Kirkus Reviews QR Code
VANISHING BODIES by Moses Yuriyvich Mikheyev

VANISHING BODIES

by Moses Yuriyvich Mikheyev

Pub Date: Sept. 26th, 2023
Publisher: Self

In Mikheyev’s SF thriller, a man with miraculous abilities is hunted by a mysterious villain.

In a slam-bang opening scene, Miss Anne-Marie Reneux is having her usual breakfast at her favorite New York City cafe when a naked young man runs straight to her table. She jolts back, spilling the contents of her purse (including her handgun), but he only seems to want to look at her copy of the New York Times. He scans the obituaries, finds one for Aristotle Zurr-McIntyre, abruptly grabs her gun, shoots himself in the head, and then vanishes. Miss Reneux faints, and the novel is off to the races. Aristotle Zurr-McIntyre’s obituary gives the particulars of his life and death and ends with the cryptic line “He had been discovered by the Wisher.” This mysterious figure—the Wisher—looms over the action of the entire narrative, in which a man going by the name of Jon Smyth seeks to reconcile his burgeoning love for a beautiful woman named Lilyanne with his own dealings with the Wisher, who “lives in the realm of fairness and justice, of an eternal divine order.” The author expertly balances the storylines of Smyth and Adam Micah (the true identity of Aristotle Zurr-McIntyre), both of whom seem connected to a strange group of mutants called vanishers who have the ability to regenerate damaged organs and disappear when they’re killed.

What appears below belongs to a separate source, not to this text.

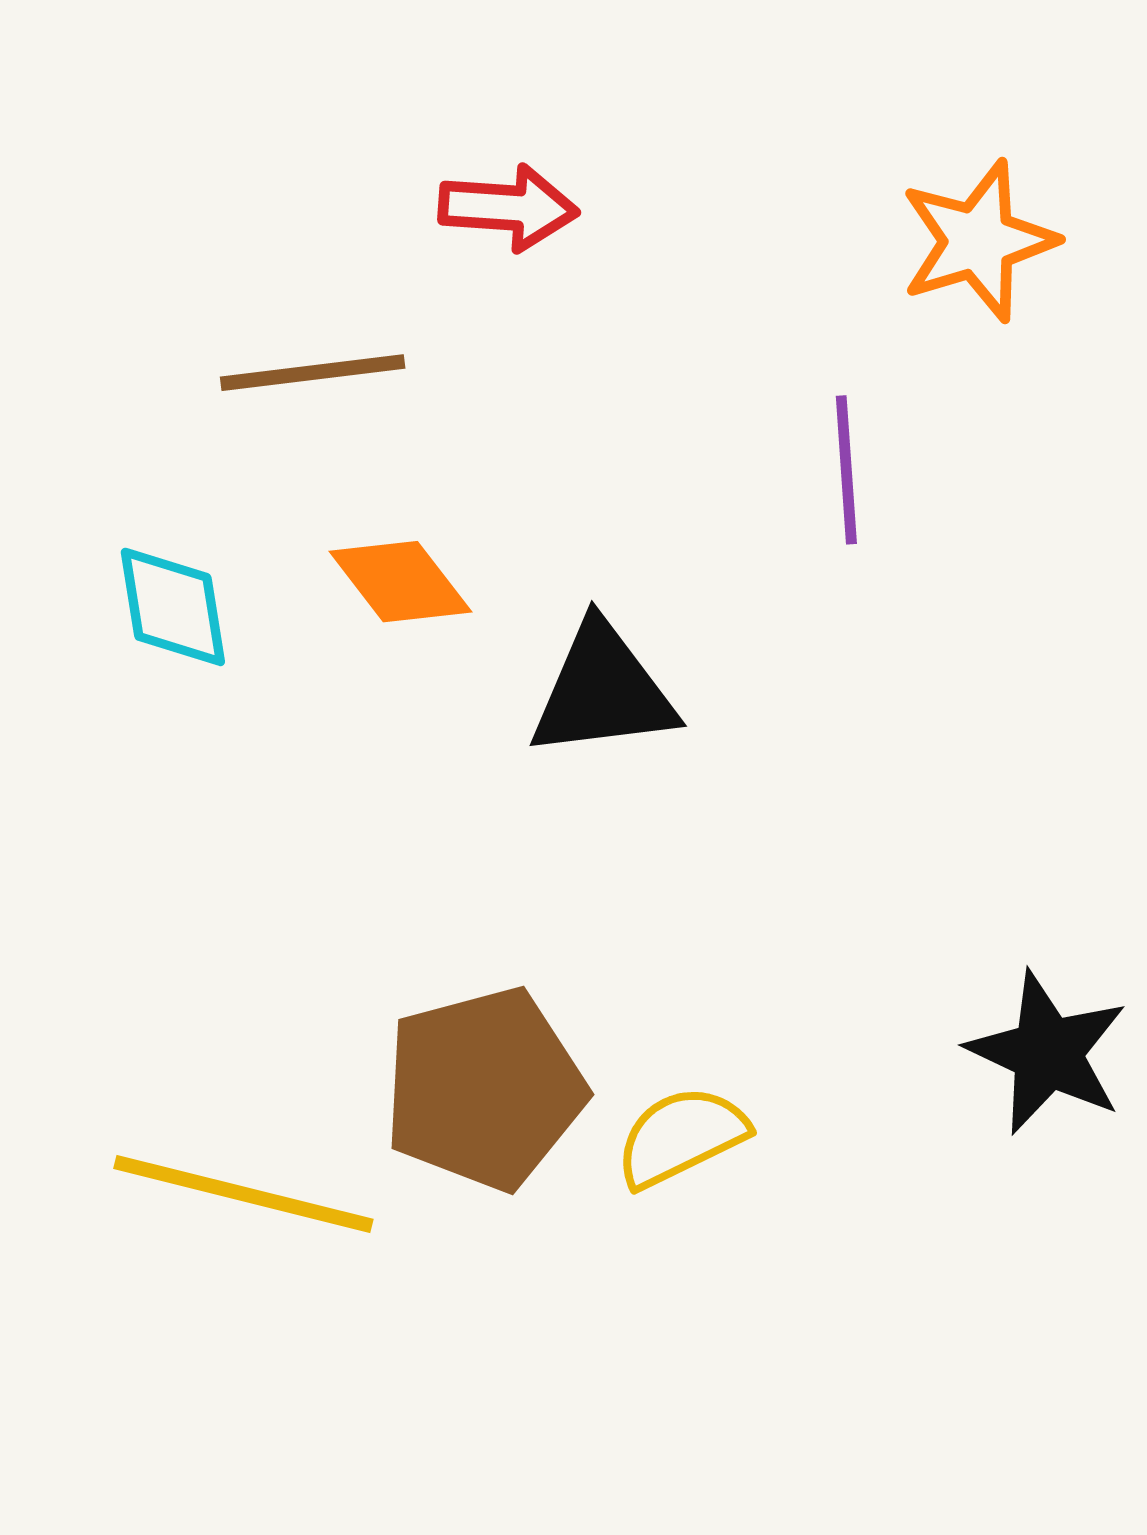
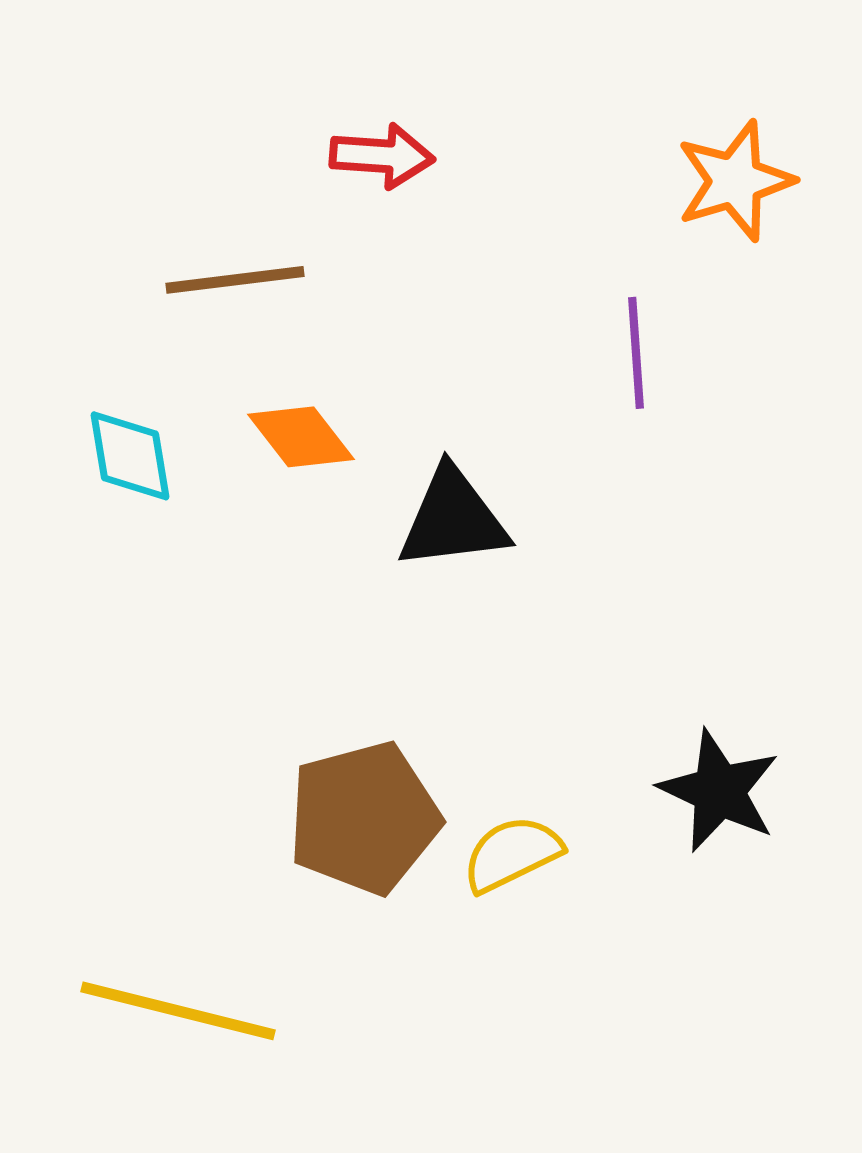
black star: (1047, 1053) -> (719, 791), moved
yellow line: (243, 1194) -> (178, 1011), moved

The dialogue is peppy (“ ‘So, read me a poem,’ she proposed. ‘The young is night.’ ‘Ah.’ I laughed. ‘There we go with that cryptic phrase of yours. It’s all backward—’ ‘Life is backward,’ she interjected”), and rapid-fire scenes effectively maintain the mystery surrounding both the Wisher and the vanishers, mysteries Mikheyev skillfully leaves open-ended right to the story’s conclusion. Even die-hard SF readers won’t see some of the turns coming.

A twisty, satisfyingly unpredictable SF action tale.